Some Democrats want to add four more justices to the Supreme Court.

Sen. Tom Cotton (R-Ark.) condemned as "illegitimate" a Democratic bill to pack the U.S. Supreme Court by expanding the number of justices who sit on the court from nine to 13.

House Judiciary Committee Chairman Rep. Jerry Nadler (D-N.J.) and Sen. Ed Markey (D-Mass.) earlier this week introduced legislation to increase the number of justices who sit on the nation's high court. At a press conference announcing the bill, Nadler said Democrats were "unpacking" the Supreme Court — invoking an accusation from progressive activists that President Donald Trump somehow packed the court by exercising his constitutional power to appoint Justice Amy Coney Barrett to fill the seat vacated by the late Justice Ruth Bader Ginsburg.

Democrats claimed Republicans had "no right" to fill the Supreme Court vacancy before the 2020 U.S. elections and accused Republicans of stealing the Supreme Court majority. Presumably, permitting Biden to fill four new Supreme Court vacancies would tilt the current 6-3 Republican appointee majority (on a body that's supposed to be nonpartisan) back toward the Democrats.

During an interview on Fox News Friday, Cotton told host Harris Faulkner that Democrats are making a "power grab."

"The whole point is a Democratic power grab. The Democrats are angry they don't have a liberal majority on the Supreme Court and they want to add four justices — shockingly, the exact number they would need to get Democratic-appointed justices into a majority on the court," Cotton said.

"Now, they may not be able to pass this in the Congress right now in part because the Senate is evenly divided," he acknowledged. "But part of this is the Democrats trying to push the boundaries of what is possible so if they win larger majorities at some point in the future, they'll put more pressure on their colleagues to vote for this and ultimately to pack the court."
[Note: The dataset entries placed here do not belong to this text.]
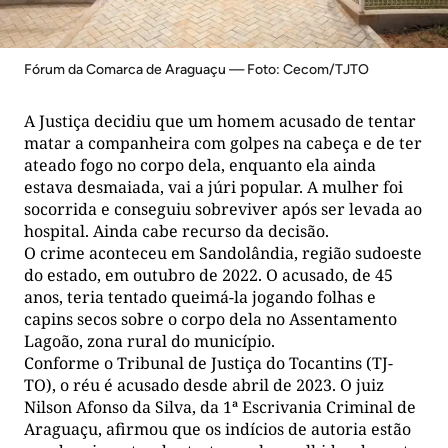
Fórum da Comarca de Araguaçu — Foto: Cecom/TJTO
A Justiça decidiu que um homem acusado de tentar
matar a companheira com golpes na cabeça e de ter
ateado fogo no corpo dela, enquanto ela ainda
estava desmaiada, vai a júri popular. A mulher foi
socorrida e conseguiu sobreviver após ser levada ao
hospital. Ainda cabe recurso da decisão.
O crime aconteceu em Sandolândia, região sudoeste
do estado, em outubro de 2022. O acusado, de 45
anos, teria tentado queimá-la jogando folhas e
capins secos sobre o corpo dela no Assentamento
Lagoão, zona rural do município.
Conforme o Tribunal de Justiça do Tocantins (TJ-
TO), o réu é acusado desde abril de 2023. O juiz
Nilson Afonso da Silva, da 1ª Escrivania Criminal de
Araguaçu, afirmou que os indícios de autoria estão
Cotton cited Obama-era promises that illegal immigrants would not receive health care under the Affordable Care Act as an example of how the Overton window has shifted, pointing out how years later when Biden campaigned for president, most Democratic candidates supported government health care for illegal aliens.

"That's why it's so essential that we denounce it today as an illegitimate attack on the foundational principles of this country, the rule of law, and constitutional government," Cotton said of the effort to pack the court.

For now, the White House has declined to give its support to the congressional bill to expand the Supreme Court. White House press secretary Jen Psaki said Thursday that President Biden will wait for the report from the commission he established to study judiciary reform before coming to a decision about the size of the court or other reforms.

House Speaker Nancy Pelosi (D-Calif.) said earlier this week that she does not intend to bring Nadler's bill to a vote in the House.